What is being asked |
Word-for-word transcription needed. Include every entry below but no pictures.

Data extracts |
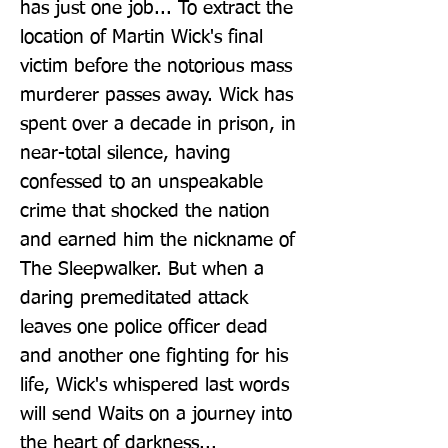
has just one job... To extract the 
location of Martin Wick's final 
victim before the notorious mass 
murderer passes away. Wick has 
spent over a decade in prison, in 
near-total silence, having 
confessed to an unspeakable 
crime that shocked the nation 
and earned him the nickname of 
The Sleepwalker. But when a 
daring premeditated attack 
leaves one police officer dead 
and another one fighting for his 
life, Wick's whispered last words 
will send Waits on a journey into 
the heart of darkness...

Exercise answer |
has just one job... To extract the 
location of Martin Wick's final 
victim before the notorious mass 
murderer passes away. Wick has 
spent over a decade in prison, in 
near-total silence, having 
confessed to an unspeakable 
crime that shocked the nation 
and earned him the nickname of 
The Sleepwalker. But when a 
daring premeditated attack 
leaves one police officer dead 
and another one fighting for his 
life, Wick's whispered last words 
will send Waits on a journey into 
the heart of darkness...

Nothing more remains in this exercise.